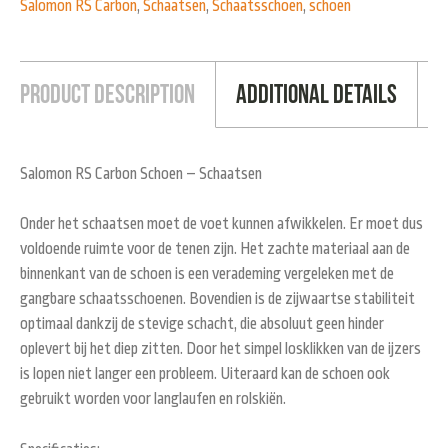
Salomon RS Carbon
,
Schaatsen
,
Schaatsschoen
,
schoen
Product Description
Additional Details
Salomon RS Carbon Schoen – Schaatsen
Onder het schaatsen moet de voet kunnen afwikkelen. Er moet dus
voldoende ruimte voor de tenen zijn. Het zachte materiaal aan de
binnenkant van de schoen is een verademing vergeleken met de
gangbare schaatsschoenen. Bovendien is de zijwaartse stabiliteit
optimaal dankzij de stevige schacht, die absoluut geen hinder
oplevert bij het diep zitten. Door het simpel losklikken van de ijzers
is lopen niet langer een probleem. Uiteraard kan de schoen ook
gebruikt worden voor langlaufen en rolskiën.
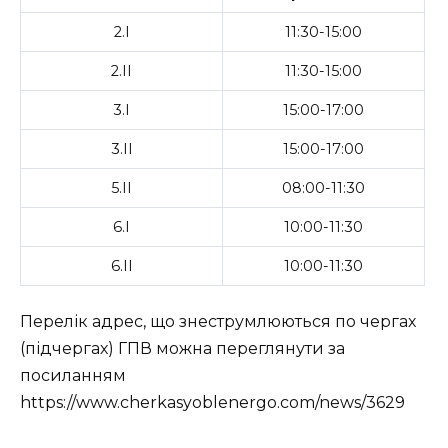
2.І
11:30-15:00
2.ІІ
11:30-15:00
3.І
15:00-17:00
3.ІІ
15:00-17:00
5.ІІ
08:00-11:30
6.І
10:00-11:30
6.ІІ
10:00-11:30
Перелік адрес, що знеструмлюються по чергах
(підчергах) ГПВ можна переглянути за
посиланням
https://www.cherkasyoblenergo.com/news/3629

----------------

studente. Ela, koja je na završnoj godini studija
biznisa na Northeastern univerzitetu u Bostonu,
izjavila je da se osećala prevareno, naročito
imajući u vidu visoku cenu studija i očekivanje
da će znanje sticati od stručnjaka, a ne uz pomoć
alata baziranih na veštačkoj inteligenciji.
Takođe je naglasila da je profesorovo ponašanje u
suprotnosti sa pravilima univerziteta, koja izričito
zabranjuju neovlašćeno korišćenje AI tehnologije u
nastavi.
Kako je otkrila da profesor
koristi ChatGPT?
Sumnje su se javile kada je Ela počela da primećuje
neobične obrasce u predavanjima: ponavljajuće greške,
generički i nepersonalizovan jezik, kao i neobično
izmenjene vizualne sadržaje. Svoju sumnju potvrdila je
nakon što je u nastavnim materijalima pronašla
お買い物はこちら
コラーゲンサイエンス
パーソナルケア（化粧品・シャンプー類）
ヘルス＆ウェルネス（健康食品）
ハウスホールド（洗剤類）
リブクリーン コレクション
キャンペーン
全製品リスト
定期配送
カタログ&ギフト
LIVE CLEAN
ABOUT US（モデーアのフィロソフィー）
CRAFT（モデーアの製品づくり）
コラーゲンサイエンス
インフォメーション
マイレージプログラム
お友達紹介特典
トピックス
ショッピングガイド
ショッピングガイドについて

----------------

**WHAT YOU NEED TO DO**
In the material above, find each line that contains the word "Carbon", and select it.

**RESPONSE AREA**
Salomon RS Carbon
Salomon RS Carbon Schoen – Schaatsen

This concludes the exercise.